À grand renfort d’injures et d’obscénités, elle parvint à les faire bouger. C’est l’un des traits principaux que l’on étudie lorsqu’on bûche sur une culture : les mots susceptibles de choquer un max. Au XXe siècle, ce sont essentiellement les termes évoquant la sexualité et les excréments.
L’autre possibilité du paralyseur évoquée par Lilly, c’était de fonctionner un peu à la manière d’un aiguillon de bouvier – mais à distance : douloureux, mais non incapacitant. Les meilleurs résultats sont obtenus en visant les zones sensibles et délicates situées entre les jambes – et mieux encore, en visant par-derrière. Lilly en titilla deux de la sorte et ils eurent l’air de piger très très vite (pour des vingtièmes).

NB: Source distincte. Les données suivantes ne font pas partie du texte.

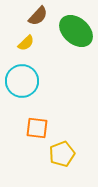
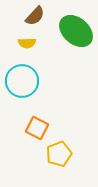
brown semicircle: moved 3 px left
yellow semicircle: moved 1 px right; rotated 42 degrees clockwise
orange square: rotated 20 degrees clockwise
yellow pentagon: moved 3 px left
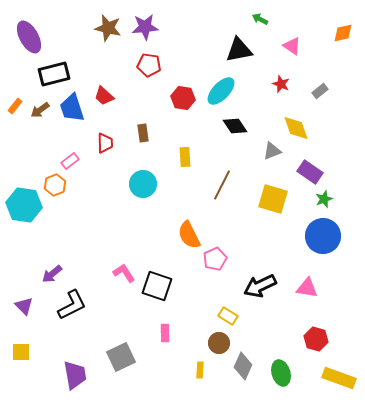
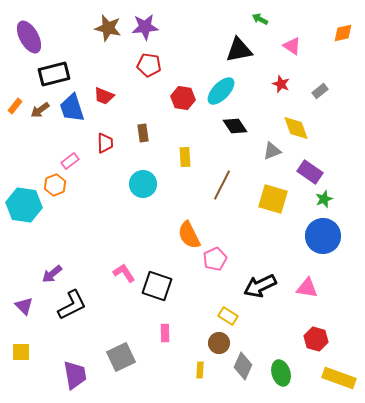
red trapezoid at (104, 96): rotated 20 degrees counterclockwise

Mais tout cela, je le percevais en arrière-plan, vu que j’étais présentement occupée d’abord à lacérer les premières rangées de sièges de la classe touriste. De l’autre côté de l’allée centrale, Pinky faisait la même chose. Je ne crois même pas qu’elle se rendait compte qu’elle pleurait. Elle bossait avec régularité, comme une monomaniaque.

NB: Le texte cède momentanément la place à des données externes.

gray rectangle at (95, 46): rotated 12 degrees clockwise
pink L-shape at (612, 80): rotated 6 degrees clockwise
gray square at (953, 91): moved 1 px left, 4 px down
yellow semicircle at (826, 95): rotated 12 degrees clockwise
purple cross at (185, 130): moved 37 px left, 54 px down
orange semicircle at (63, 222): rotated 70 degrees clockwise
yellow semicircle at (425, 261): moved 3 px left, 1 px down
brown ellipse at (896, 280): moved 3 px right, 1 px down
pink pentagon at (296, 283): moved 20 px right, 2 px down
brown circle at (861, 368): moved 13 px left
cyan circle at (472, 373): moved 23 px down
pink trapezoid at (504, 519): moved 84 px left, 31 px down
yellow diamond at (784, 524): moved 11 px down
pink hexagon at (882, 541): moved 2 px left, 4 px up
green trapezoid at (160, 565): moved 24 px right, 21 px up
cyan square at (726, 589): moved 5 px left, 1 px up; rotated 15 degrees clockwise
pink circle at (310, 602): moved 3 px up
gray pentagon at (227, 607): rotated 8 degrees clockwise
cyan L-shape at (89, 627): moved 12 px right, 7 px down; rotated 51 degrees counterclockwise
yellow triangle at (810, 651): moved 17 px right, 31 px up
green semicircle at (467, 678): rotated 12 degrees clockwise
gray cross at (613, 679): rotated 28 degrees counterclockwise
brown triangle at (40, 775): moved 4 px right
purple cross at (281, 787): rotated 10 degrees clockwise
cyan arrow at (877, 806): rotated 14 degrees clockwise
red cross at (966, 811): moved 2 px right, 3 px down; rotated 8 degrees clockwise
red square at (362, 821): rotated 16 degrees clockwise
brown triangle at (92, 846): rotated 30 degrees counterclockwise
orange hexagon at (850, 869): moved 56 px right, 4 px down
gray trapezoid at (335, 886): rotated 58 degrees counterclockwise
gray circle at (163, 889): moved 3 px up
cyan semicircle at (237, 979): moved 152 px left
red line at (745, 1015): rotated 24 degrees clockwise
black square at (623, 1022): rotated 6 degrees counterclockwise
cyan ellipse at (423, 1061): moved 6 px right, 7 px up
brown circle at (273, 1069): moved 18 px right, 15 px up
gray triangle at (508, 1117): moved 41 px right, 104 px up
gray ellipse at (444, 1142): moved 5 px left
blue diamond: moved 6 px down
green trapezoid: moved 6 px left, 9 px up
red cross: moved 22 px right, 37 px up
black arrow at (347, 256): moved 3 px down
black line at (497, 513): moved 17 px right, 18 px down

Elle était lucide : elle faisait son boulot.
Mais elle avait surtout les chocottes. Je lui criai : « T’es sûre qu’il est dans l’avion ?
— Sûre. Je l’ai encore vu dans mon sac après l’embarquement. »
Elle était bien obligée de le croire vu qu’il n’y aurait plus rien à faire si jamais elle l’avait oublié au sol, dans la ville, quelle qu’elle soit, d’où avait décollé l’appareil. Mais elle avait probablement raison. Mes équipiers craquent rarement au cours d’une opération, pas même si la situation est devenue désespérée. Si elle disait qu’elle l’avait vu après être montée à bord, c’est qu’elle l’avait vu. Ce qui signifiait qu’on pouvait le récupérer.
Pendant qu’on cherchait, nos blaireaux encore conscients s’évertuaient à traîner les inconscients vers l’avant de l’avion. Une fois arrivés là, ils se voyaient demander de balancer leur fardeau à travers la Porte puis de retourner en chercher un autre. Le pli fut très vite pris. Ils râlaient et soufflaient, mais il n’y a quasiment rien de plus robuste qu’un vingtième. Ils bousillent leur corps : ils boivent, ils fument, ne font pas d’exercice, se laissent engraisser et se croient épuisés après avoir léché un timbre-poste, mais ils ont des muscles de cheval de trait – et une cervelle à l’avenant. Surprenants, les exploits physiques dont ils sont capables, pourvu qu’on les pousse un peu.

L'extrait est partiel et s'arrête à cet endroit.